Here’s a description of how the process failed:
Eventually, in an effort to increase the manufacturing pace, reduce ancillary costs of materials, and decrease the aptitude required in the manufacturing process both steps 1 and 2 were omitted, and a substitution was created.
The substitution process was a follows:
Both the carbon-fiber rim and the aluminum channel were treated for bonding using a glass-bead blasting process which eventually gave-way to a sand-blasting process. glass bead vs. sand blasting
This process lacked the preparation for bonding in multiple ways:
- The substrate surface texture was inappropriate
- The sandblasting actually damaged and weakened the aluminum
- The blasting material, initially glass, and later sand did not meet cleanliness standards, and the rims required subsequent cleaning (a step that was not conducted properly or was omitted) prior to bonding
There were several options encompassing the design and the manufacturing, and this includes process control.
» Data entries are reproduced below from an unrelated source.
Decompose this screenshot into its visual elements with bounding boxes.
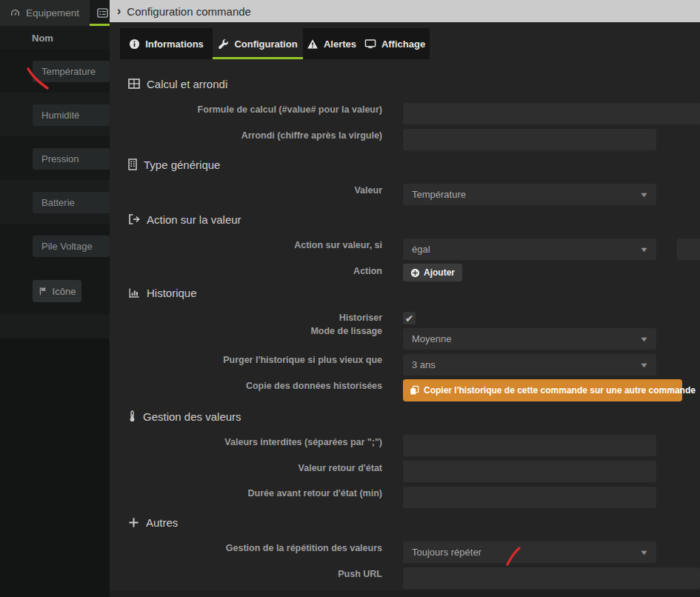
mode-de-lissage-value: Moyenne (412, 333, 451, 344)
ajouter-button-label: Ajouter (424, 267, 455, 278)
section-title: Action sur la valeur (147, 213, 241, 226)
dialog-footer (110, 590, 700, 597)
section-title: Historique (147, 287, 197, 299)
valeur-select[interactable]: Température ▼ (403, 184, 656, 205)
mode-de-lissage-label: Mode de lissage (139, 326, 382, 336)
valeur-label: Valeur (139, 185, 382, 196)
action-sur-valeur-si-label: Action sur valeur, si (139, 240, 382, 250)
command-name-input-pile-voltage[interactable] (33, 236, 110, 257)
column-header-nom: Nom (0, 26, 110, 49)
section-autres: Autres (128, 515, 178, 530)
bar-chart-icon (128, 287, 140, 298)
historiser-checkbox[interactable]: ✔ (403, 312, 416, 324)
valeur-select-value: Température (412, 189, 466, 200)
nav-tab-commandes[interactable] (90, 0, 110, 26)
section-type-generique: Type générique (128, 157, 220, 172)
gauge-icon (10, 7, 21, 19)
purger-historique-label: Purger l'historique si plus vieux que (139, 355, 382, 365)
dialog-titlebar[interactable]: › Configuration commande (110, 0, 700, 22)
chevron-down-icon: ▼ (639, 361, 649, 369)
tab-informations[interactable]: Informations (120, 28, 213, 59)
purger-historique-select[interactable]: 3 ans ▼ (403, 354, 656, 376)
tab-alertes-label: Alertes (324, 39, 356, 50)
chevron-down-icon: ▼ (639, 191, 649, 199)
tab-alertes[interactable]: Alertes (303, 28, 360, 59)
valeurs-interdites-label: Valeurs interdites (séparées par ";") (139, 437, 382, 447)
display-icon (364, 39, 376, 50)
tab-affichage-label: Affichage (381, 39, 425, 50)
formule-de-calcul-label: Formule de calcul (#value# pour la valeu… (139, 104, 382, 115)
purger-historique-value: 3 ans (412, 359, 436, 370)
section-historique: Historique (128, 285, 197, 300)
valeur-retour-etat-input[interactable] (403, 461, 656, 482)
chevron-down-icon: ▼ (639, 549, 649, 556)
duree-retour-etat-input[interactable] (403, 487, 656, 508)
nav-tab-equipement[interactable]: Equipement (0, 0, 90, 26)
flag-icon (39, 286, 48, 296)
command-name-input-batterie[interactable] (33, 192, 110, 213)
building-icon (128, 159, 137, 170)
icone-button-label: Icône (53, 286, 76, 297)
chevron-down-icon: ▼ (639, 246, 649, 253)
chevron-right-icon: › (117, 5, 121, 17)
sign-out-icon (128, 213, 140, 225)
command-name-input-pression[interactable] (33, 148, 110, 170)
copy-icon (410, 385, 419, 396)
section-title: Gestion des valeurs (143, 410, 241, 423)
gestion-repetition-select[interactable]: Toujours répéter ▼ (403, 541, 656, 563)
ajouter-button[interactable]: Ajouter (403, 264, 462, 281)
list-alt-icon (97, 7, 108, 19)
icone-button[interactable]: Icône (33, 280, 81, 302)
nav-tab-equipement-label: Equipement (26, 7, 79, 19)
section-gestion-des-valeurs: Gestion des valeurs (128, 409, 241, 424)
check-icon: ✔ (405, 313, 414, 324)
plus-icon (128, 517, 139, 528)
section-title: Type générique (144, 159, 220, 171)
copier-historique-button-label: Copier l'historique de cette commande su… (424, 385, 696, 396)
command-name-input-humidite[interactable] (33, 104, 110, 126)
warning-triangle-icon (307, 39, 319, 50)
dialog-title: Configuration commande (127, 5, 251, 18)
copier-historique-button[interactable]: Copier l'historique de cette commande su… (403, 379, 682, 401)
action-label: Action (139, 266, 382, 276)
arrondi-input[interactable] (403, 129, 656, 150)
info-circle-icon (129, 39, 140, 50)
action-sur-valeur-si-value: égal (412, 244, 430, 255)
tab-configuration-label: Configuration (234, 39, 297, 50)
wrench-icon (218, 39, 229, 50)
arrondi-label: Arrondi (chiffre après la virgule) (139, 130, 382, 141)
push-url-label: Push URL (139, 569, 382, 579)
red-scribble-annotation (24, 67, 51, 92)
plus-circle-icon (410, 268, 420, 278)
duree-retour-etat-label: Durée avant retour d'état (min) (139, 488, 382, 498)
valeur-retour-etat-label: Valeur retour d'état (139, 463, 382, 473)
gestion-repetition-value: Toujours répéter (412, 547, 481, 558)
configuration-commande-dialog: › Configuration commande Informations Co… (110, 0, 700, 597)
table-icon (128, 79, 140, 89)
chevron-down-icon: ▼ (639, 336, 649, 343)
red-scribble-annotation (504, 545, 526, 567)
copie-donnees-label: Copie des données historisées (139, 381, 382, 391)
action-value-input-partial[interactable] (677, 239, 700, 260)
push-url-input[interactable] (403, 567, 700, 589)
table-row (0, 314, 110, 338)
thermometer-icon (128, 410, 136, 422)
tab-informations-label: Informations (145, 39, 204, 50)
mode-de-lissage-select[interactable]: Moyenne ▼ (403, 328, 656, 350)
tab-affichage[interactable]: Affichage (360, 28, 430, 59)
formule-de-calcul-input[interactable] (403, 103, 700, 124)
section-title: Autres (146, 516, 178, 529)
section-calcul-et-arrondi: Calcul et arrondi (128, 76, 227, 91)
tab-configuration[interactable]: Configuration (213, 28, 303, 59)
historiser-label: Historiser (139, 313, 382, 323)
valeurs-interdites-input[interactable] (403, 435, 656, 456)
gestion-repetition-label: Gestion de la répétition des valeurs (139, 543, 382, 553)
action-sur-valeur-si-select[interactable]: égal ▼ (403, 239, 656, 260)
section-action-sur-la-valeur: Action sur la valeur (128, 212, 241, 227)
section-title: Calcul et arrondi (147, 78, 227, 90)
- The carbon sidewall-to-aluminum rim bond could have been eliminated and the rim could have been molded in one-piece
- The bonding process could have been an automated or semi-automated process so that a human being could not have made changes and substitutions.
- The process control and manufacturing oversight could have been such that when chemical etching changed to glass bead or sand blasting, an alarm bell would have sounded to ask the question, why are we not purchasing etching chemicals, and why are we purchasing glass beads or sand?
- There could be non-destructive testing (NDT) to ensure the bond integrity if the bond was identified as a failure point that could induce a catastrophic event.
The list could go on-and-on; In hindsight the options to manufacture a reliable and safe wheel were many.